He Can Have it All: How Equal Marriages Benefit Men

 

by Amy-Willard Cross

Shouldn’t men “have it all” too?  Why should women get all the “all”? The answer is both should get half of the all.  Having both partners, of whatever gender share more equally in home and working life might benefit every family. That’s the idea behind “Getting to 50/50” a book by Sharon Meers and Joanna Strober.

Originally published in 2009, it was recently released in paperback-- with a forward by Sheryl Sandberg.  Sandberg, who is well known for her own 50/50 relationship, cited the book frequently in her best-seller, “Lean In”.  That book’s worldwide success has generated more support and interest in leading 50/50 lives, says Meers in an interview with VITAMIN W. She adds that the recession also convinced many families of the importance of two equally good incomes to weather financial storms.

We know that women benefit from working (financial security, life purpose, etc), but little has been said of the benefit men derive from a more equal relationship.  Until now.  Co-authors Strober and Meers have been able to find data (and anedcaotes) supporting the arguments that men might want to share more at home.

Firstly, it’s important to realize how alike men and women really are: Meers states that society overestimates how much men care about their careers and underestimates how much women do.  Indeed, these supposed gender differences are shrinking.  Recent Pew Research found that people under 30, want to both work and look after their kids—and toss out the old gender roles.  

When lecturing at Stanford Business school, someone asked Meers if she was ruining her husband’s career with her ambition. It was an OMG moment, “If  people think this, no wonder we have these problems.”  Men don’t have to lose their big lives, for women to make progress.  About her own husband, Meers says, “He is thriving, doing remarkably, and he’s thrilled to have an engagement with his children that his father didn’t know was possible.“  According to their research, his peers feel the same way.

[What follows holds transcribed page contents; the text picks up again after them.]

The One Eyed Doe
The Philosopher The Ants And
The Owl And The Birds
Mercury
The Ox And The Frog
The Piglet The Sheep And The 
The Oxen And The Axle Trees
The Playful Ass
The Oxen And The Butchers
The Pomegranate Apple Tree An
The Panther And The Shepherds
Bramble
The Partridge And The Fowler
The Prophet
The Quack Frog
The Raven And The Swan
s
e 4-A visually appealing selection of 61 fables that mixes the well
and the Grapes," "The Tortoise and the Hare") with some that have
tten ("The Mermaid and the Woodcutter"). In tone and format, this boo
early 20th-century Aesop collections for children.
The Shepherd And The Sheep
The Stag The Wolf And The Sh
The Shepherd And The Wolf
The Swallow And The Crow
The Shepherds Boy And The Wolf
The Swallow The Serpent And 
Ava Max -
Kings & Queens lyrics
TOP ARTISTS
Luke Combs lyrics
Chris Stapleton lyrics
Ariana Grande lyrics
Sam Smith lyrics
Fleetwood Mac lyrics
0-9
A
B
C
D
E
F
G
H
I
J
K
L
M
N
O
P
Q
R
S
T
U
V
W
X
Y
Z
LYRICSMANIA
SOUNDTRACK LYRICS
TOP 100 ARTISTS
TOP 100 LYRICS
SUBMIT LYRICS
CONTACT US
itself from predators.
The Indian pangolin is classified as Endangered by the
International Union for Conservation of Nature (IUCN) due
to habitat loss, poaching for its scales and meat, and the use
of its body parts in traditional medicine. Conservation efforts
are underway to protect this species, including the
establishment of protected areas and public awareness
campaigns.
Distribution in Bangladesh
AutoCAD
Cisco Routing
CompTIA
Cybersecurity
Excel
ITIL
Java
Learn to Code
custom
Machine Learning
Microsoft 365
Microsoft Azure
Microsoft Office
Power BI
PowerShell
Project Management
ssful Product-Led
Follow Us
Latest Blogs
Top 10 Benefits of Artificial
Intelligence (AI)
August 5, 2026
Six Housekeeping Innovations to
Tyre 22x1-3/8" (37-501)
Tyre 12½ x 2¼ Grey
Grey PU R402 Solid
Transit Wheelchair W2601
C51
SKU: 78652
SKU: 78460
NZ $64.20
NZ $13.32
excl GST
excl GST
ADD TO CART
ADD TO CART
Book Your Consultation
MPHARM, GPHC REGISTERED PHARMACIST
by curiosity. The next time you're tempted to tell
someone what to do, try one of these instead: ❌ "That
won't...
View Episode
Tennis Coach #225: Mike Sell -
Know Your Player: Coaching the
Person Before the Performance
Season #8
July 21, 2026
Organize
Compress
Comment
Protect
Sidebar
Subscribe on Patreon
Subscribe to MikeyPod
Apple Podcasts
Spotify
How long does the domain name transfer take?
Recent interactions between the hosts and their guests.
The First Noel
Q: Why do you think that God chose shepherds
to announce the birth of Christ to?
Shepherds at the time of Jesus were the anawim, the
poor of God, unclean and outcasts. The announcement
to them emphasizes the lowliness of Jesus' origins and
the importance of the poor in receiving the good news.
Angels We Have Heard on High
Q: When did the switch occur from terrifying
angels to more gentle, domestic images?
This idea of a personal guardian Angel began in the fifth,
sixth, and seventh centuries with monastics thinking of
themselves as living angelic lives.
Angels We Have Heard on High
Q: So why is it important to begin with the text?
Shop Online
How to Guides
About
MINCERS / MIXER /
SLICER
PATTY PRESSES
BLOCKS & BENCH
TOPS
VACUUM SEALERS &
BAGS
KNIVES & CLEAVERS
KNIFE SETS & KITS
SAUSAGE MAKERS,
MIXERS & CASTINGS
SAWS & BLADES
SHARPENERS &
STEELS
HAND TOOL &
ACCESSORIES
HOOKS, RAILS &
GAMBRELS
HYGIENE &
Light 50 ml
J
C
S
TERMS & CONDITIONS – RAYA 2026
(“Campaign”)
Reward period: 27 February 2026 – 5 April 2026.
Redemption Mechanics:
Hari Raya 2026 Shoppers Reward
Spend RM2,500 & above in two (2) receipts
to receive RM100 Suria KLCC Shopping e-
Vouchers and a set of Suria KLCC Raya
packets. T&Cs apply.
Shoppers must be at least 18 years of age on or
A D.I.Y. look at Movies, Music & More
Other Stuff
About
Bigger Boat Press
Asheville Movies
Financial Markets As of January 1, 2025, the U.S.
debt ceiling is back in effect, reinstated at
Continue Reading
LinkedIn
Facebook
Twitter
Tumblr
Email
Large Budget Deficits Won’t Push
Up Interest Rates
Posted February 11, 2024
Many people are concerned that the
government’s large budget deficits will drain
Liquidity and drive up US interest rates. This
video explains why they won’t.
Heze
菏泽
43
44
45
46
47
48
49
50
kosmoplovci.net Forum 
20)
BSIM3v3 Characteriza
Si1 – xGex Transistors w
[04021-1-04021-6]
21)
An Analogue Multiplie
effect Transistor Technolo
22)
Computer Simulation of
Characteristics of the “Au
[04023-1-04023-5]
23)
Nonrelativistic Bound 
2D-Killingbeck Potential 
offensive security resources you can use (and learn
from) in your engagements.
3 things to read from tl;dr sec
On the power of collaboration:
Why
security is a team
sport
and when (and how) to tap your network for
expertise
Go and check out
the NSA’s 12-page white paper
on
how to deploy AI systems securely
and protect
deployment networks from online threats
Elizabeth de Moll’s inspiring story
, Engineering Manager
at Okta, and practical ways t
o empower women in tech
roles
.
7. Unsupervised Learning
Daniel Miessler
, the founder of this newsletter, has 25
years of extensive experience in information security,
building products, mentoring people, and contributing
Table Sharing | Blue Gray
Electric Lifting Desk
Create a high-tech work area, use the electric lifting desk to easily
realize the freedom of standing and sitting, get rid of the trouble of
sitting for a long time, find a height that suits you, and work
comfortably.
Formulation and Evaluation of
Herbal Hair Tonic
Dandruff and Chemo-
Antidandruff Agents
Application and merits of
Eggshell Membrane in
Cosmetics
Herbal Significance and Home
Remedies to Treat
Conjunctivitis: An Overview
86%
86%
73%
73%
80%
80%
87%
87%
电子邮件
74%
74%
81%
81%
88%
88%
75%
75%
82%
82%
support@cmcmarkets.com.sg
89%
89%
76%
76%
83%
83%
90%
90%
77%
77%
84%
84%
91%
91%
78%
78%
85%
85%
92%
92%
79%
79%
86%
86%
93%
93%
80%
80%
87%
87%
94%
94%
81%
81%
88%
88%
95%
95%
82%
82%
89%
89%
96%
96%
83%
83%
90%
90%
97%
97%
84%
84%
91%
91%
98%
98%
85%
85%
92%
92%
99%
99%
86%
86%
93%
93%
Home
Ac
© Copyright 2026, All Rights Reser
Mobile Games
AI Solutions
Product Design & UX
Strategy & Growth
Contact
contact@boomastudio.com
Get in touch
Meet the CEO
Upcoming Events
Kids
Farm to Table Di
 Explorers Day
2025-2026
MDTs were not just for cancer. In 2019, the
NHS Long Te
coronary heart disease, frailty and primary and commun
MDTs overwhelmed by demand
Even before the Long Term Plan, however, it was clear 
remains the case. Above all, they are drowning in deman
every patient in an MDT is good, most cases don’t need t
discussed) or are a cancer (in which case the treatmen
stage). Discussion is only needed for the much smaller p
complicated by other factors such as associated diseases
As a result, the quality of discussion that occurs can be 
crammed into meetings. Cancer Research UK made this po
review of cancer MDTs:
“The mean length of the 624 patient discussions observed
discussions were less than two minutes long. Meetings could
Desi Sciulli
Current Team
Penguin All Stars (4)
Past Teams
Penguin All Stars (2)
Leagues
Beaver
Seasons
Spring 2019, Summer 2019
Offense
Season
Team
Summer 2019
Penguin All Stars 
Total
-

So Meers and her friend Strober could see how much change needed to happen. Having spent time in Quaker schools made Meers feel she should contribute, “ We felt was necessary to start the conversation, make it fact-based and fun….Once you get rid of the guilt, there is no reason for it (outdated social roles) all social science shows it’s better when both parents work.”  She says 50/50 arrangements mean couples have more satisfying lives at work and at home. Because of their background in Fortune 500 companies -- Goldman Sachs and venture capital firms -- Meers and Strober made good evangelists about gender equality to corporations.

Having women such as  Sandberg and Yahoo CEO Marissa Mayer in the public eye helps us see these newer marriage models.  Meers says, “The era of Mad Men is over.  It's not really necessary for one member to completeley subordinate themselves.”

REASONS FOR MEN TO HAVE IT ALL

Economic Security

Having two secure incomes releases men from the straight jacket of being a sole breadwinner, which is stressful.  It also gives them leeway to start a business, change careers or go back to school.

Improved Sex life

A study in 2006 showed that in households where men who did more household chores, there was more frequent sex.  A study by NICHD showed that when wives work longer hours and husbands do more childcare, wives report greater marital intimacy.  Nudge and wink, and obviously. 

Marriage Stability

More equal couples have a greater chance of staying together. A 50/50 marriage has a chance of divorce 48 percent lower than average.  Interestingly, when a wife earns 40 percent of the income and a husband does 40 percent of the house chores, the rate is even 3 percentage points lower—perhaps suggesting that some  people still find comfort in old roles.

Better kids

Fathering is just as important as mothering according to various studies cited in the book.  When dads ate, played, read and did homework with kids, the children had better academic results.  Involved dads are also linked with better behavior and social skills.